Saturday, November 20, 2004

Turning Point (cont'd): Epiphany

A year had passed since I attended the first series of talks on the Catholic Church's teaching. Last Friday was the last of this year's series, and as I was talking to one of the (ACT) people who organized these, a question came up: "How do you become Catholic without [C]atechism?"

Catechism with capital C can happen anywhere I'd say. Let me explain a long story. (Well, I am the only intended audience — this post is fully meant to remind myself what I've gone through and where I'll be going — so any curious soul out there can skip this post rather than be misled into a maze :p) Parts of the following are taken from a correspondence with a priest:

I was born in Jakarta, Indonesia, and spent the last 11 years studying in Singapore. My parents were born into Taoist families, although my father was the only one out of 9 children who did not go to a Catholic mission school. All his siblings became Catholic, and my father sent me and my sisters to a convent school. You might've heard that autism in adults is often 'inherited' from their children (discovered in parents only when their children are diagnosed), and so similarly my parents 'inherit' Catholicism from their children.

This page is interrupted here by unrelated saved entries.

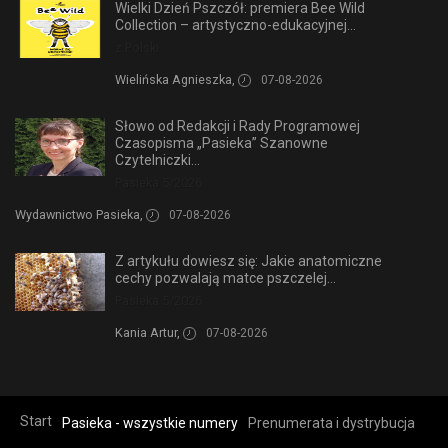
Wielki Dzień Pszczół: premiera Bee Wild
Collection – artystyczno-edukacyjnej...
z Polski
Wielińska Agnieszka,
07-08-2026
Słowo od Redakcji i Rady Programowej
Czasopisma „Pasieka” Szanowne
Czytelniczki...
Pasieka 5/2026
Wydawnictwo Pasieka,
07-08-2026
Z artykułu dowiesz się: Jakie anatomiczne
cechy pozwalają matce pszczelej...
Pasieka 5/2026
Kania Artur,
07-08-2026
Start
Pasieka - wszystkie numery
Prenumerata i dystrybucja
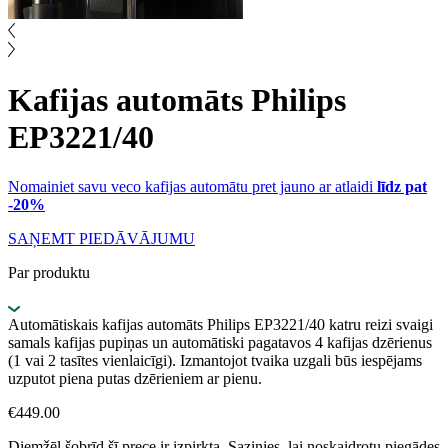
Kafijas automāts Philips
EP3221/40
Nomainiet savu veco kafijas automātu pret jauno ar atlaidi
līdz pat
-20%
SAŅEMT PIEDĀVĀJUMU
Par produktu
Automātiskais kafijas automāts Philips EP3221/40 katru reizi svaigi
samals kafijas pupiņas un automātiski pagatavos 4 kafijas dzērienus
(1 vai 2 tasītes vienlaicīgi). Izmantojot tvaika uzgali būs iespējams
uzputot piena putas dzērieniem ar pienu.
€
449.00
Diemžēl šobrīd šī prece ir izpirkta. Sazinies, lai noskaidrotu piegādes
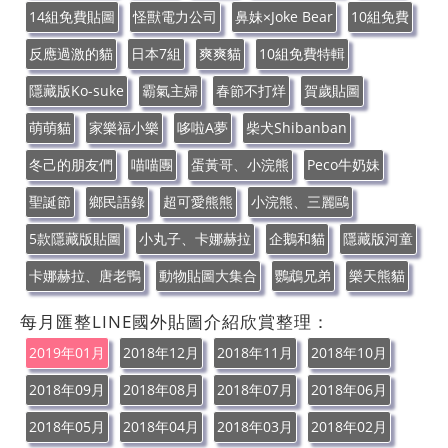
14組免費貼圖
怪獸電力公司
鼻妹×Joke Bear
10組免費
反應過激的貓
日本7組
爽爽貓
10組免費特輯
隱藏版Ko-suke
霸氣主婦
春節不打烊
賀歲貼圖
萌萌貓
家樂福小樂
哆啦A夢
柴犬Shibanban
冬己的朋友們
喵喵團
蛋黃哥、小浣熊
Peco牛奶妹
聖誕節
鄉民語錄
超可愛熊熊
小浣熊、三麗鷗
5款隱藏版貼圖
小丸子、卡娜赫拉
企鵝和貓
隱藏版河童
卡娜赫拉、唐老鴨
動物貼圖大集合
鸚鵡兄弟
樂天熊貓
每月匯整LINE國外貼圖介紹欣賞整理：
2019年01月
2018年12月
2018年11月
2018年10月
2018年09月
2018年08月
2018年07月
2018年06月
2018年05月
2018年04月
2018年03月
2018年02月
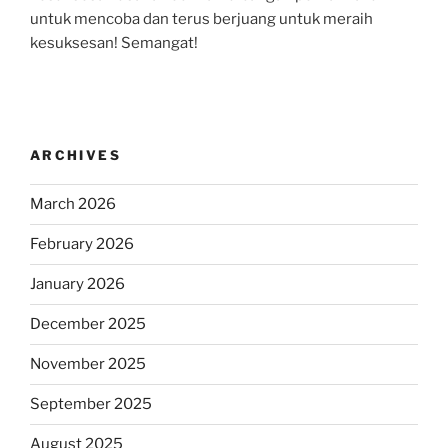
untuk mencoba dan terus berjuang untuk meraih
kesuksesan! Semangat!
ARCHIVES
March 2026
February 2026
January 2026
December 2025
November 2025
September 2025
August 2025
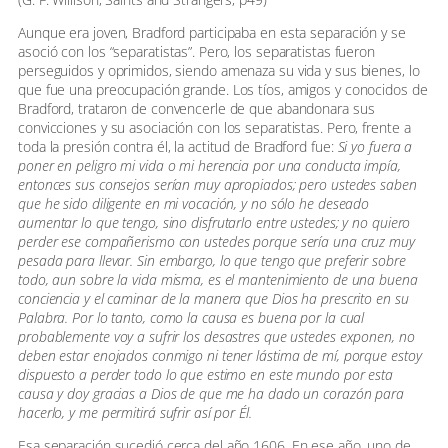
Aunque era joven, Bradford participaba en esta separación y se
asoció con los “separatistas”. Pero, los separatistas fueron
perseguidos y oprimidos, siendo amenaza su vida y sus bienes, lo
que fue una preocupación grande. Los tíos, amigos y conocidos de
Bradford, trataron de convencerle de que abandonara sus
convicciones y su asociación con los separatistas. Pero, frente a
toda la presión contra él, la actitud de Bradford fue:
Si yo fuera a
poner en peligro mi vida o mi herencia por una conducta impía,
entonces sus consejos serían muy apropiados; pero ustedes saben
que he sido diligente en mi vocación, y no sólo he deseado
aumentar lo que tengo, sino disfrutarlo entre ustedes; y no quiero
perder ese compañerismo con ustedes porque sería una cruz muy
pesada para llevar. Sin embargo, lo que tengo que preferir sobre
todo, aun sobre la vida misma, es el mantenimiento de una buena
conciencia y el caminar de la manera que Dios ha prescrito en su
Palabra. Por lo tanto, como la causa es buena por la cual
probablemente voy a sufrir los desastres que ustedes exponen, no
deben estar enojados conmigo ni tener lástima de mí, porque estoy
dispuesto a perder todo lo que estimo en este mundo por esta
causa y doy gracias a Dios de que me ha dado un corazón para
hacerlo, y me permitirá sufrir así por Él.
Esa separación sucedió cerca del año 1606. En ese año, uno de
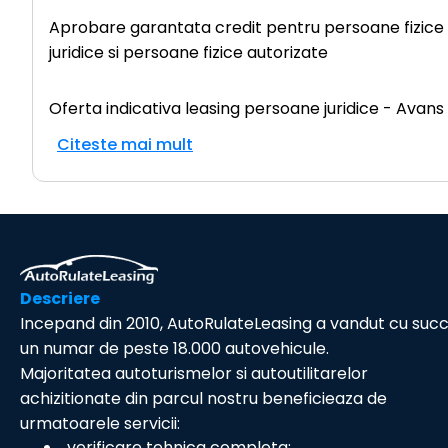
Aprobare garantata credit pentru persoane fizice (c
juridice si persoane fizice autorizate
Oferta indicativa leasing persoane juridice - Avans
Citeste mai mult
Descriere
Incepand din 2010, AutoRulateLeasing a vandut cu suc
un numar de peste 18.000 autovehicule.
Majoritatea autoturismelor si autoutilitarelor
achizitionate din parcul nostru beneficieaza de
urmatoarele servicii:
verificare tehnica completa;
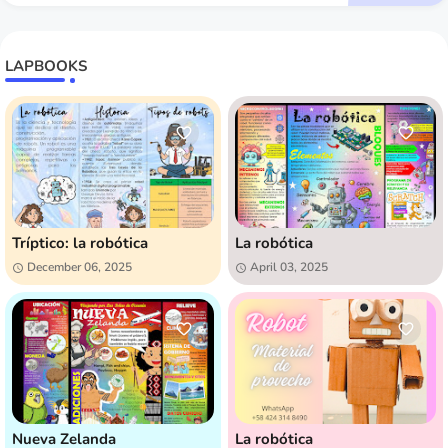
LAPBOOKS
Tríptico: la robótica
La robótica
December 06, 2025
April 03, 2025
Nueva Zelanda
La robótica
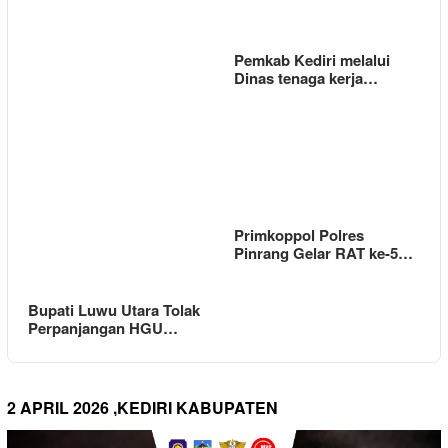
Pemkab Kediri melalui
Dinas tenaga kerja…
Primkoppol Polres
Pinrang Gelar RAT ke-5…
Bupati Luwu Utara Tolak
Perpanjangan HGU…
2 APRIL 2026 ,KEDIRI KABUPATEN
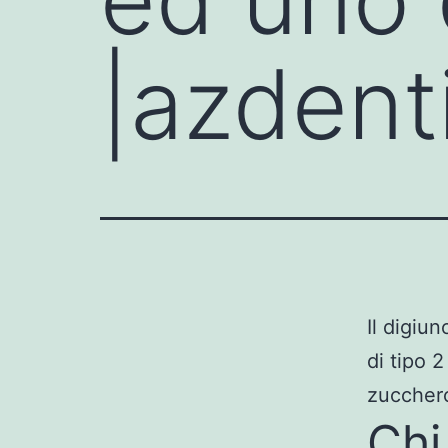
|azdent
Il digiu
di tipo 2
zuccher
Chi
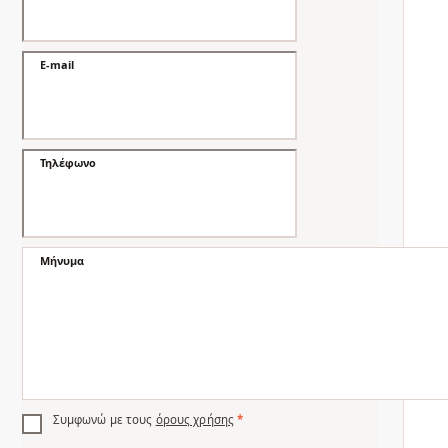
E-mail
Τηλέφωνο
Μήνυμα
Συμφωνώ με τους
όρους χρήσης
*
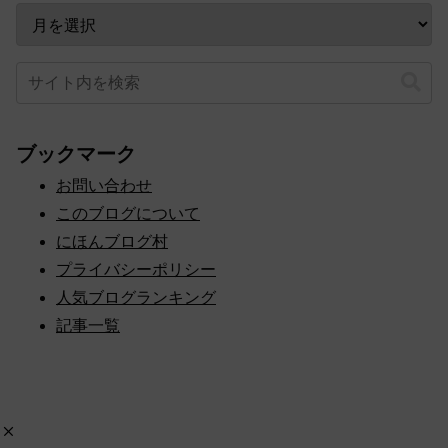
カテゴリー
アーカイブ
ブックマーク
お問い合わせ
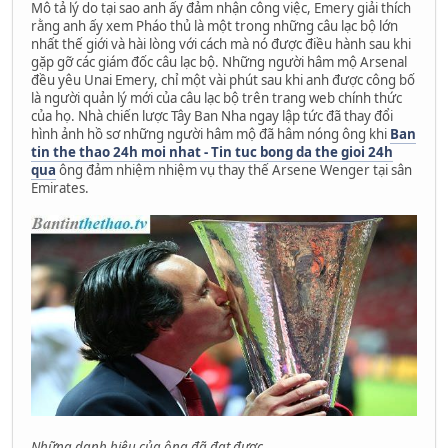
Mô tả lý do tại sao anh ấy đảm nhận công việc, Emery giải thích
rằng anh ấy xem Pháo thủ là một trong những câu lạc bộ lớn
nhất thế giới và hài lòng với cách mà nó được điều hành sau khi
gặp gỡ các giám đốc câu lạc bộ. Những người hâm mộ Arsenal
đều yêu Unai Emery, chỉ một vài phút sau khi anh được công bố
là người quản lý mới của câu lạc bộ trên trang web chính thức
của họ. Nhà chiến lược Tây Ban Nha ngay lập tức đã thay đổi
hình ảnh hồ sơ những người hâm mộ đã hâm nóng ông khi
Ban
tin the thao 24h moi nhat - Tin tuc bong da the gioi 24h
qua
ông đảm nhiệm nhiệm vụ thay thế Arsene Wenger tại sân
Emirates.
Những danh hiệu của ông đã đạt được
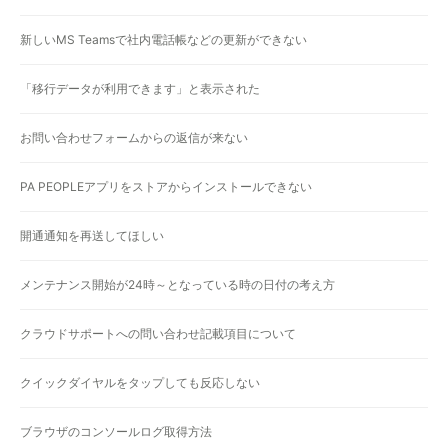
新しいMS Teamsで社内電話帳などの更新ができない
「移行データが利用できます」と表示された
お問い合わせフォームからの返信が来ない
PA PEOPLEアプリをストアからインストールできない
開通通知を再送してほしい
メンテナンス開始が24時～となっている時の日付の考え方
クラウドサポートへの問い合わせ記載項目について
クイックダイヤルをタップしても反応しない
ブラウザのコンソールログ取得方法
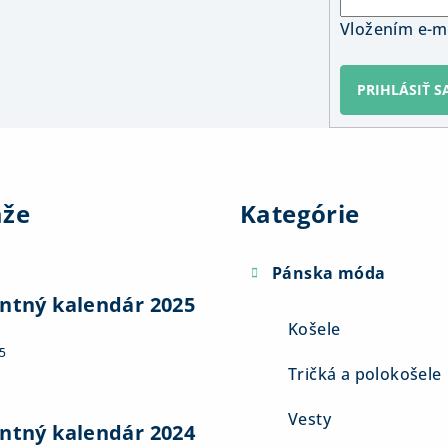
Vložením e-ma
PRIHLÁSIŤ S
Preskočiť
kategórie
aže
Kategórie
Pánska móda
ntný kalendár 2025
Košele
5
Tričká a polokošele
Vesty
ntný kalendár 2024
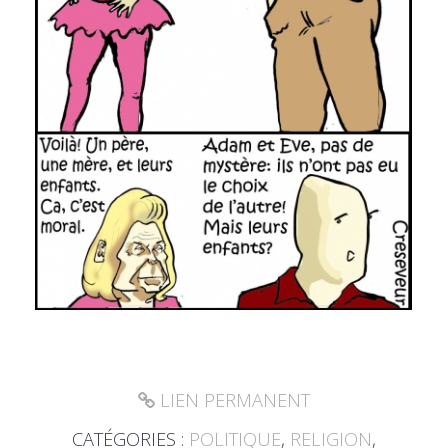
LIEN PERMANENT
CATÉGORIES :
POLITIQUE
,
RELIGION
,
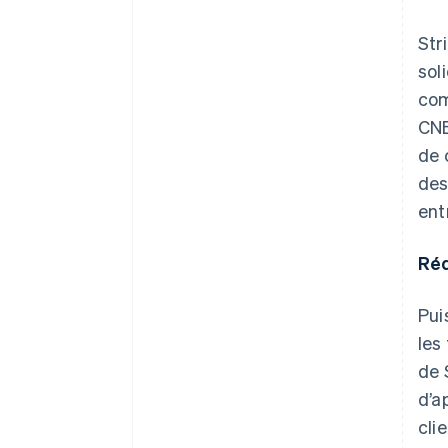
Str
sol
com
CNB
de 
des
ent
Réd
Pui
les
de 
d’a
cli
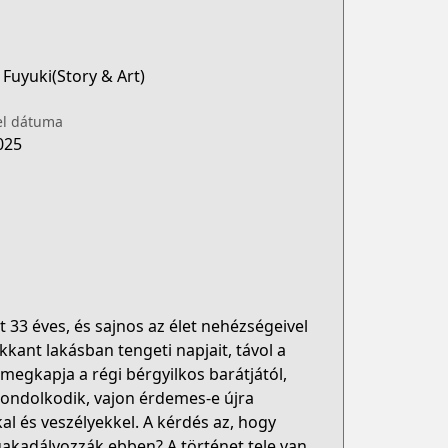
Fuyuki(Story & Art)
el dátuma
025
t 33 éves, és sajnos az élet nehézségeivel
kant lakásban tengeti napjait, távol a
 megkapja a régi bérgyilkos barátjától,
lgondolkodik, vajon érdemes-e újra
kal és veszélyekkel. A kérdés az, hogy
gakadályozzák ebben? A történet tele van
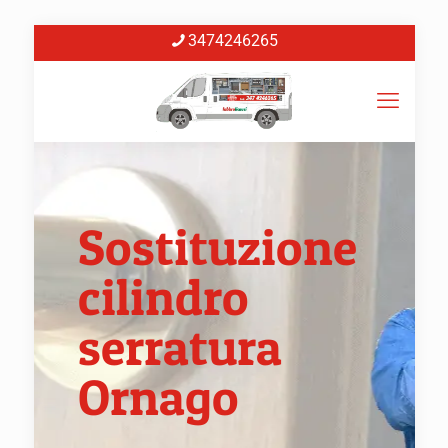
3474246265
Sostituzione
cilindro
serratura
Ornago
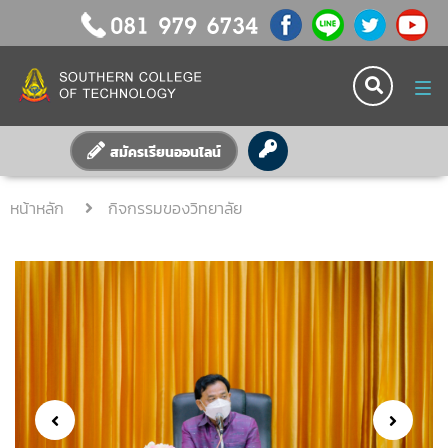
Tog
nav
สมัครเรียนออนไลน์
หน้าหลัก
กิจกรรมของวิทยาลัย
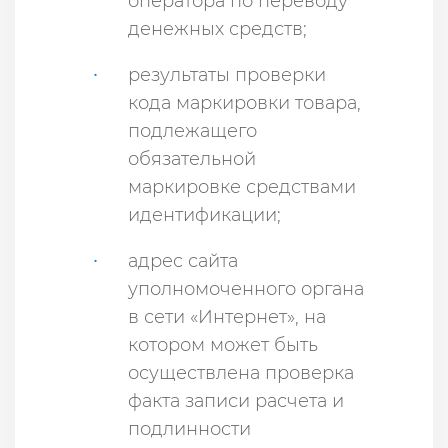
оператора по переводу
денежных средств;
результаты проверки
кода маркировки товара,
подлежащего
обязательной
маркировке средствами
идентификации;
адрес сайта
уполномоченного органа
в сети «Интернет», на
котором может быть
осуществлена проверка
факта записи расчета и
подлинности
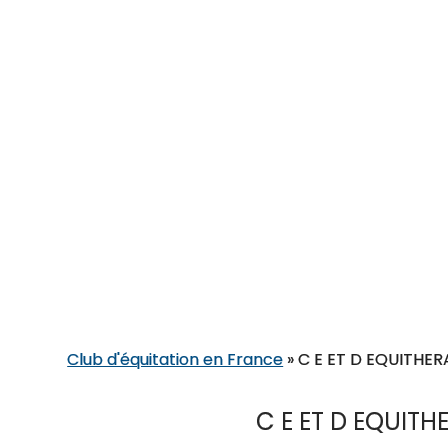
Club d'équitation en France
»
C E ET D EQUITHER
C E ET D EQUITH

Back home, we have religious education as a part of the vernacular curriculum, with state-administered examinations! In school, naturally, we began and ended each day with prayers, we attended Mass every wednesday, and First Communion prep classes were even held during normal class schedules.

Having spent 8 years in the Catholic school environment, I began to accept the teachings, and felt it was only a matter of time before i am formally received into the Church. My parents didn't share the same sentiment; and my mom was especially vocal against this. I left for Singapore upon entering secondary school, and what a difference it was — my school was highly secular and nearly all my classmates claimed no belief in God! I began atending sunday Mass at the Cathedral in 1994 with another non-Catholic friend, also an alumni of a convent school in Indonesia.

You can say that I was (and still is!) very much ignorant of the Church's teachings then, for despite being taught who Jesus is, and what the Eucharist and transubstantiation is, I never knew there was such a thing as RCIA! More than a year later, I told my parents that the time has come for me to profess what i believed in— and that is the Catholic Church's teaching. Being away from my parents accelerated that. My mother was particularly not pleased, and i expected a long uphill persuasion before she'd respect my desire. Each mass that i went to during that period beckoned me towards the Eucharist. There was a phrase spoken before communion that made me long for it: "Happy are those who are called to his supper."

One fine day a year later when I was home on vacation, we were baptized as a family. It was abrupt, and I was aught with guilt and doubt – not sure whether that baptism was valid for the huge lack of catechism. Those years in convent school no doubt helped; but there are many Catholic "traditions" that I never knew until I chanced them in my friends' behaviour, or in literature found distributed in the Church, or on the Internet.

From ACT and the pro-life movement, I have since found numerous sources of education from various sites on the Internet. I have followed closely the US election and the large-scale mobilization of the faithful Catholics to vote according to the Church's teachings.

So that's the sum of my Catechism: groping in the dark, not seeing the light at the end of the tunnel yet, but I'm very firm that there is a light at the end of the tunnel. For I know it is God whom I am journeying to.